Multinomial naive bayes for text data. Operates directly (and only) on String attributes. Other types of input attributes are accepted but ignored during training and classification


The table below describes the options available for NaiveBayesMultinomialText.

Option Description
LNorm The LNorm to use for document length normalization.
debug If set to true, classifier may output additional info to the console.
lowercaseTokens Whether to convert all tokens to lowercase
minWordFrequency Ignore any words that don't occur at least min frequency times in the training data. If periodic pruning is turned on, then the dictionary is pruned according to this value
norm The norm of the instances after normalization.
normalizeDocLength If true then document length is normalized according to the settings for norm and lnorm
periodicPruning How often (number of instances) to prune the dictionary of low frequency terms. 0 means don't prune.

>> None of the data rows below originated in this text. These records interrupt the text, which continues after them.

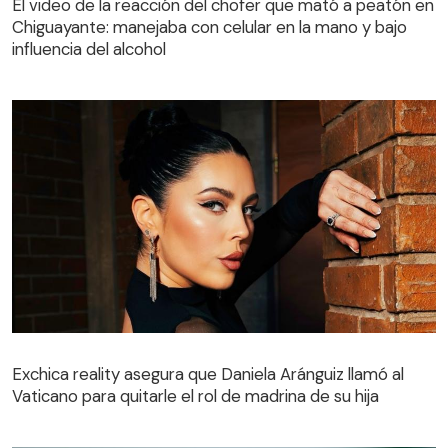
El video de la reacción del chofer que mató a peatón en
influencia del alcohol
Chiguayante: manejaba con celular en la mano y bajo
influencia del alcohol
Exchica reality asegura que Daniela Aránguiz llamó al
Vaticano para quitarle el rol de madrina de su hija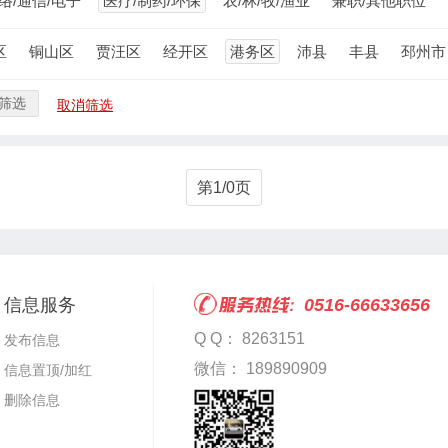
络/通信/电子
医疗/制药/环保
农/林/牧/渔业
兼职/其他职位
区
铜山区
贾汪区
经开区
港务区
沛县
丰县
邳州市
筛选
取消筛选
第1/0页
信息服务
0516-66633656
Q Q： 8263151
发布信息
微信： 189890909
信息置顶/加红
删除信息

Setting a positive integer n means prune after every n instances
stemmer The stemming algorithm to use on the words.
stopwords The file containing the stopwords (if this is a directory then the default ones are used).
tokenizer The tokenizing algorithm to use on the strings.
useStopList If true, ignores all words that are on the stoplist.
useWordFrequencies Use word frequencies rather than binary bag of words representation


The table below describes the capabilities of NaiveBayesMultinomialText.

Capability Supported
Class Nominal class, Binary class, Missing class values
Attributes Numeric attributes, Missing values, Date attributes, Unary attributes, Empty nominal attributes, Binary attributes, Nominal attributes, String attributes
Min # of instances 0